For the material below, output exactly the span from the line with "Akademik Veri Yönetim" to the line with "aptent suspendisse cras odio bibendum augue", including both, and nothing besides.

= = = =

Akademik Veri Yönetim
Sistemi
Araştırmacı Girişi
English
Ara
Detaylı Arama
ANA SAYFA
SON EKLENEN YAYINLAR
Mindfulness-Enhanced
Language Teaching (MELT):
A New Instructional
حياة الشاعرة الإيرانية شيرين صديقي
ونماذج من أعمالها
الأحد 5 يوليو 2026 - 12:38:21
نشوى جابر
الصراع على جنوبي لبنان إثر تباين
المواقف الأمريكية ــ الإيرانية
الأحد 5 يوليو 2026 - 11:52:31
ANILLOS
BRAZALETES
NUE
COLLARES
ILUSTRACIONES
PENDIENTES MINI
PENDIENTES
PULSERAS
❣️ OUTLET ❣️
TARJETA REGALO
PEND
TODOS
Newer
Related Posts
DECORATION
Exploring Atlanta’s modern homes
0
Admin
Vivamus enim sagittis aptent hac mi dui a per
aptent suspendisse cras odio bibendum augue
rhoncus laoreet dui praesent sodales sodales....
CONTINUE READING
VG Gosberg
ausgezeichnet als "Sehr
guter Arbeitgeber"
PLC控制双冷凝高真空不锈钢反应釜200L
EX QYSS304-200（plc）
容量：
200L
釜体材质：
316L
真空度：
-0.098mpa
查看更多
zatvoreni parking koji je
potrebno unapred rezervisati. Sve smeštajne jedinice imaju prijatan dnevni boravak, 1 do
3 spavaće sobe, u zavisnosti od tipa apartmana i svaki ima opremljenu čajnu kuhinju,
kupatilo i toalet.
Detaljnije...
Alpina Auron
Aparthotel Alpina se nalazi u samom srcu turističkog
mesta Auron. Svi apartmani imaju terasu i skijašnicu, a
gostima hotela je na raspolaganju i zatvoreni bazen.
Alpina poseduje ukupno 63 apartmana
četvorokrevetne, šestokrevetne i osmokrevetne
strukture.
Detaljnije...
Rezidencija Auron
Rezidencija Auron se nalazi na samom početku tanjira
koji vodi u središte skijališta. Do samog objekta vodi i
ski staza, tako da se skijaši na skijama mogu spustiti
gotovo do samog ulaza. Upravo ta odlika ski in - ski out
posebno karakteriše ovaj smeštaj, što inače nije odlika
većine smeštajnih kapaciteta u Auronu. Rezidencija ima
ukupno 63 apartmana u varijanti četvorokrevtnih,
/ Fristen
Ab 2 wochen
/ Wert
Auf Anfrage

= = = =

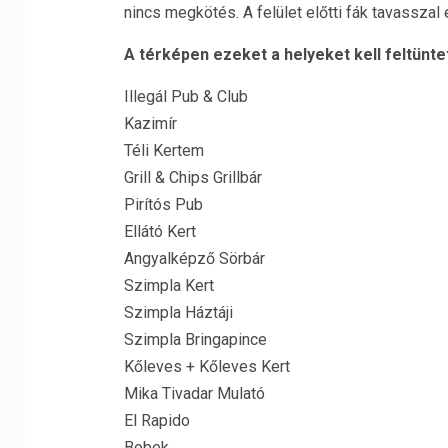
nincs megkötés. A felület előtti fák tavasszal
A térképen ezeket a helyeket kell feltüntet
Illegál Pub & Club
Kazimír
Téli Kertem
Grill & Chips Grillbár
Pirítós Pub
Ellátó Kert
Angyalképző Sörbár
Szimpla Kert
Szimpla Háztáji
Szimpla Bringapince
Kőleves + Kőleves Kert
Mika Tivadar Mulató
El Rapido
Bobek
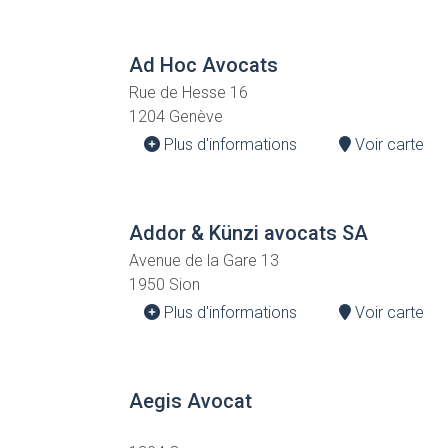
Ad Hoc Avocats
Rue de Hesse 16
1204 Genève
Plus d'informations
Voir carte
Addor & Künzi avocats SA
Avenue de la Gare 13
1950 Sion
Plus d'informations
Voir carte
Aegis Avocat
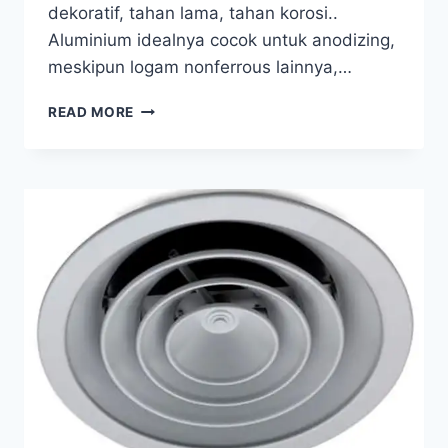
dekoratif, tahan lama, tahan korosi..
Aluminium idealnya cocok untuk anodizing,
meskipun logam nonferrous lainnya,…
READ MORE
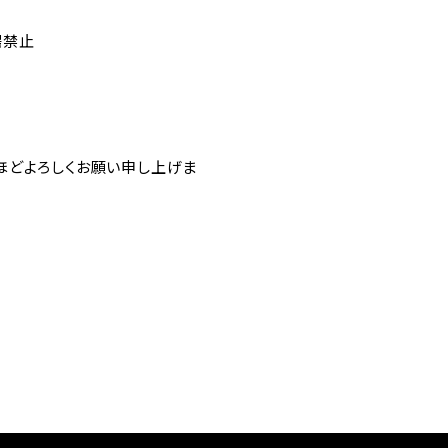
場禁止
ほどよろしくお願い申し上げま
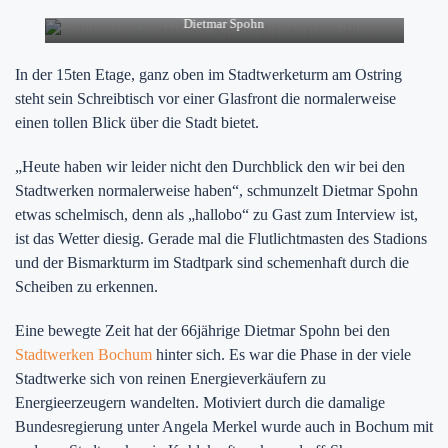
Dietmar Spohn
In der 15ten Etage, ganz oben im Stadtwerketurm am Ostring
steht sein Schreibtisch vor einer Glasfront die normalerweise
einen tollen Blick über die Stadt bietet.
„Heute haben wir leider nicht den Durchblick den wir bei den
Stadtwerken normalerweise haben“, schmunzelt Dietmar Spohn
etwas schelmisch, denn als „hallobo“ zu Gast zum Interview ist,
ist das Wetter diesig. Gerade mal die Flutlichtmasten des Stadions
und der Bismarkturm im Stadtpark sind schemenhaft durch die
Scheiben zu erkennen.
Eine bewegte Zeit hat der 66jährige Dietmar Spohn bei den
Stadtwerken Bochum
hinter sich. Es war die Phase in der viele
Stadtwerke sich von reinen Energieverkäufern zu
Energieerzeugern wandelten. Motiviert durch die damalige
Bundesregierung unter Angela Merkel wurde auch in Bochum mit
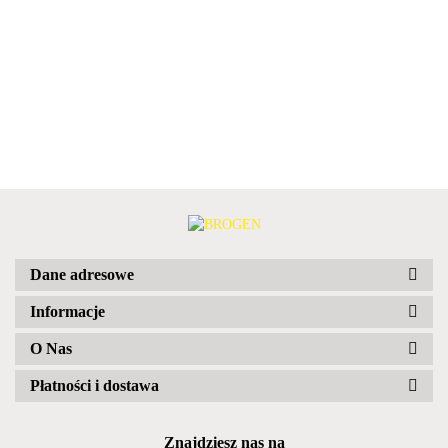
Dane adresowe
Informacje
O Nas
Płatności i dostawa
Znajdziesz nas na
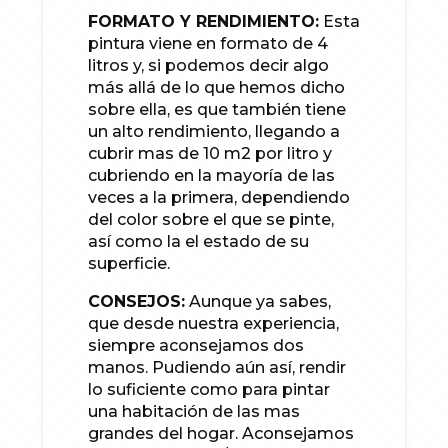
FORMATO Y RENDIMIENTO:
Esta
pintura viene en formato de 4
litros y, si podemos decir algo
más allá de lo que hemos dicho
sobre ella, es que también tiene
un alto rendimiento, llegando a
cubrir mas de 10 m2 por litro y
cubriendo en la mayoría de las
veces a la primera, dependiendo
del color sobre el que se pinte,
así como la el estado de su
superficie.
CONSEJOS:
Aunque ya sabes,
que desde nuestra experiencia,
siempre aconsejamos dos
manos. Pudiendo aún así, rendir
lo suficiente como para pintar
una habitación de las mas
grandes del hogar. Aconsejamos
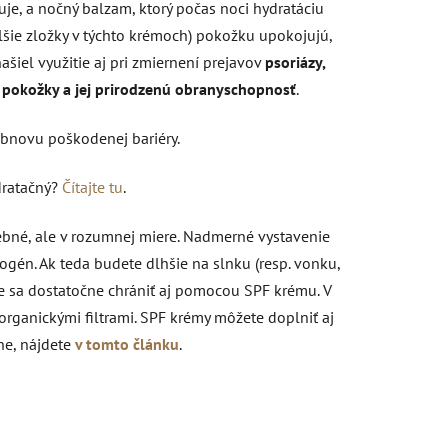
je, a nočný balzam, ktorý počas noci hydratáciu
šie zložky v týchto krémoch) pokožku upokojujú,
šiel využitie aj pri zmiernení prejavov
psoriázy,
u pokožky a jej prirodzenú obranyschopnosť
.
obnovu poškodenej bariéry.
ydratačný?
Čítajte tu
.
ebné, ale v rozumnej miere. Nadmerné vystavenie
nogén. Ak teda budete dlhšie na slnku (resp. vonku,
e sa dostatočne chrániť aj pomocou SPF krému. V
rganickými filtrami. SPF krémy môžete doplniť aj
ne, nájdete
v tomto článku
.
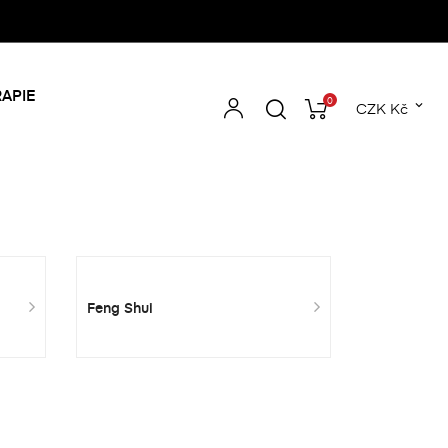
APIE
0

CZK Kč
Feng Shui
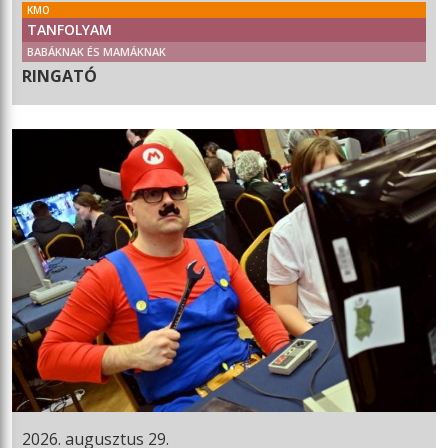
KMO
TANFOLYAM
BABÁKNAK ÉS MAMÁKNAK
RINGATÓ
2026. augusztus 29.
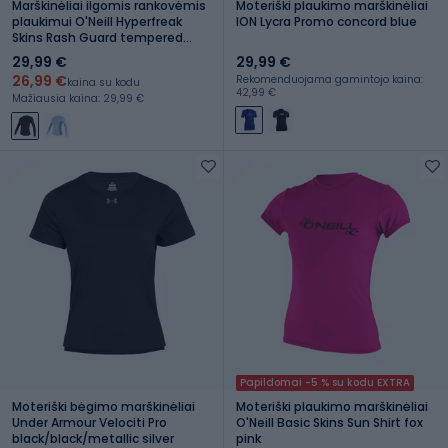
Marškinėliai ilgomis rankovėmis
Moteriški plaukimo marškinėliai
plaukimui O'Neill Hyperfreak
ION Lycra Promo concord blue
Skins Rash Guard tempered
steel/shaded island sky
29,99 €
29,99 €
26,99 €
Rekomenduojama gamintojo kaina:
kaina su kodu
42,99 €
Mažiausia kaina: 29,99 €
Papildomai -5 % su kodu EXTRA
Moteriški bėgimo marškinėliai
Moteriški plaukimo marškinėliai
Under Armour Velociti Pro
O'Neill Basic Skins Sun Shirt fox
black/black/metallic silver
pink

= = = =

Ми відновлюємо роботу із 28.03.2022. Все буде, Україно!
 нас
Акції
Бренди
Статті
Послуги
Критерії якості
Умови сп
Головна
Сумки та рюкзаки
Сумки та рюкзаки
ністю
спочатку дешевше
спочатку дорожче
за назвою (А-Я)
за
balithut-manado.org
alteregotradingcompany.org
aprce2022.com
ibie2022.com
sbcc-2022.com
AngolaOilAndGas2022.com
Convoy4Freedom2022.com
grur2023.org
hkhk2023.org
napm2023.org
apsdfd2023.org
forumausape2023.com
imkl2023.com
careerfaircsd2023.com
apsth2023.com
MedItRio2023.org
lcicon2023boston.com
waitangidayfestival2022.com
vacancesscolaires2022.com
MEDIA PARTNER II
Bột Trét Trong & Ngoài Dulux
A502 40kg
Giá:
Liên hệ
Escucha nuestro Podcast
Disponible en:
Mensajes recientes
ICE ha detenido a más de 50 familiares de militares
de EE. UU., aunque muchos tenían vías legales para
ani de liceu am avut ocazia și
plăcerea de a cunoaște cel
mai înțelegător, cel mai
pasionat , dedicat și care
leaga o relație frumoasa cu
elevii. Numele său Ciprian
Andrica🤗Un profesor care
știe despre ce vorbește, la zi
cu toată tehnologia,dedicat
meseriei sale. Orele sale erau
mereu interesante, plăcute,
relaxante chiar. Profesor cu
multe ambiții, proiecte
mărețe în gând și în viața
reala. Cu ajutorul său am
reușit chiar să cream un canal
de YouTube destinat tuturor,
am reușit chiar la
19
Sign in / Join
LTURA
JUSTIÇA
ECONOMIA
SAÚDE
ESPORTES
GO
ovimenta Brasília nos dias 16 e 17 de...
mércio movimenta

= = = =

Task response:
Akademik Veri Yönetim
Sistemi
Araştırmacı Girişi
English
Ara
Detaylı Arama
ANA SAYFA
SON EKLENEN YAYINLAR
Mindfulness-Enhanced
Language Teaching (MELT):
A New Instructional
حياة الشاعرة الإيرانية شيرين صديقي
ونماذج من أعمالها
الأحد 5 يوليو 2026 - 12:38:21
نشوى جابر
الصراع على جنوبي لبنان إثر تباين
المواقف الأمريكية ــ الإيرانية
الأحد 5 يوليو 2026 - 11:52:31
ANILLOS
BRAZALETES
NUE
COLLARES
ILUSTRACIONES
PENDIENTES MINI
PENDIENTES
PULSERAS
❣️ OUTLET ❣️
TARJETA REGALO
PEND
TODOS
Newer
Related Posts
DECORATION
Exploring Atlanta’s modern homes
0
Admin
Vivamus enim sagittis aptent hac mi dui a per
aptent suspendisse cras odio bibendum augue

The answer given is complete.